Labour leader Ed Miliband attacked Osborne for imposing more sacrifice on the country.
“This is the chancellor’s fourth budget, but one thing unites them all,” Miliband said. “Every budget he brings to this house has been worse, not better, for the country. All he offers is more of the same. Higher borrowing and lower growth.”
Against this backdrop of weak growth and high public debt, Osborne outlined changes to tax and spending policies within the confines of a fiscally neutral budget.
He squeezed departmental budgets by 2.4 billion pounds over the next two fiscal years to help pay for 3 billion pounds of support for the housing sector.
Tax-avoidance measures aimed at companies and offshore financial centers will raise 4.9 billion pounds in the next five fiscal years, to fund a freeze in fuel duty and a 1-penny cut on the tax paid on every pint of beer.
Similarly, a further squeeze on departmental budgets after 2015 will help fund almost 8 billion pounds of tax cuts for companies.

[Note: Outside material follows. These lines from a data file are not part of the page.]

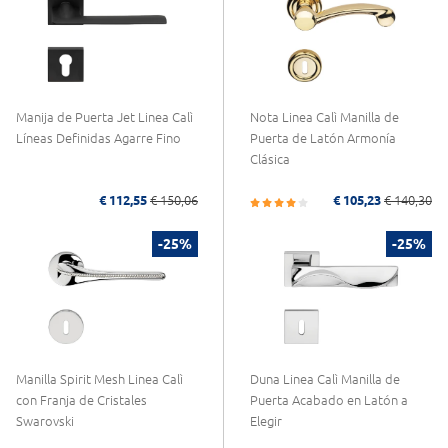
Manija de Puerta Jet Linea Calì
Nota Linea Calì Manilla de
Líneas Definidas Agarre Fino
Puerta de Latón Armonía
Clásica
€ 112,55
€ 150,06
€ 105,23
€ 140,30
-25%
-25%
Manilla Spirit Mesh Linea Calì
Duna Linea Calì Manilla de
con Franja de Cristales
Puerta Acabado en Latón a
Swarovski
Elegir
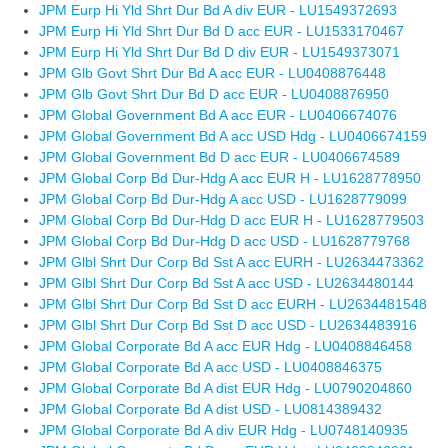
JPM Eurp Hi Yld Shrt Dur Bd A div EUR - LU1549372693
JPM Eurp Hi Yld Shrt Dur Bd D acc EUR - LU1533170467
JPM Eurp Hi Yld Shrt Dur Bd D div EUR - LU1549373071
JPM Glb Govt Shrt Dur Bd A acc EUR - LU0408876448
JPM Glb Govt Shrt Dur Bd D acc EUR - LU0408876950
JPM Global Government Bd A acc EUR - LU0406674076
JPM Global Government Bd A acc USD Hdg - LU0406674159
JPM Global Government Bd D acc EUR - LU0406674589
JPM Global Corp Bd Dur-Hdg A acc EUR H - LU1628778950
JPM Global Corp Bd Dur-Hdg A acc USD - LU1628779099
JPM Global Corp Bd Dur-Hdg D acc EUR H - LU1628779503
JPM Global Corp Bd Dur-Hdg D acc USD - LU1628779768
JPM Glbl Shrt Dur Corp Bd Sst A acc EURH - LU2634473362
JPM Glbl Shrt Dur Corp Bd Sst A acc USD - LU2634480144
JPM Glbl Shrt Dur Corp Bd Sst D acc EURH - LU2634481548
JPM Glbl Shrt Dur Corp Bd Sst D acc USD - LU2634483916
JPM Global Corporate Bd A acc EUR Hdg - LU0408846458
JPM Global Corporate Bd A acc USD - LU0408846375
JPM Global Corporate Bd A dist EUR Hdg - LU0790204860
JPM Global Corporate Bd A dist USD - LU0814389432
JPM Global Corporate Bd A div EUR Hdg - LU0748140935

“He’s made the little he had go as far as it possibly could in political terms,” Rick Nye, a pollster with Populus Ltd., said in an interview.
The squeeze on departmental budgets will win Osborne support from rank-and-file members of his party who’ve been calling for lower spending, while at the same time causing concerns to ministers who have to implement the cuts.
Osborne said there will be reductions of 11.5 billion pounds in the fiscal year that starts a month before the May 2015 election, with health, schools and overseas aid excluded. Ministries will have to find further savings of 3.3 billion pounds in each of the following two years, he said.
Osborne’s “aspiration budget,” designed to show voters that he is trying to support working families, also included child-care funding of 1.9 billion pounds over three years that starts a month before voters go to the polls.
“There are things in the budget that many Tories will like but it is not immediately obvious, aside perhaps from the housing measures, what is going to make a difference with voters between now and May 2015,” said John Curtice, a professor of politics at Strathclyde University in Glasgow, Scotland.
Still, Labour urged voters to focus on the bigger picture: the lack of economic growth and the continued fragility of the public finances.
“This wasn’t a budget about the measures, it was about the updating of the strategy,” its Treasury spokesman, Ed Balls, told reporters. “It isn’t a change in the strategy, it’s more of the same. All that changes is the scale of the problem, because the plan’s not working.”
Cameron, though, still has two years until the election. At an Easter reception in his Downing Street office last night, the prime minister recounted how, when he was running for the leadership of his party in 2005, Osborne “told me to call it all off, it wasn’t going anywhere.” Easter, he went on, was the most important Christian festival.
“It’s all about, for me, the triumph of life over death,” he said. “Which in politics is always useful.”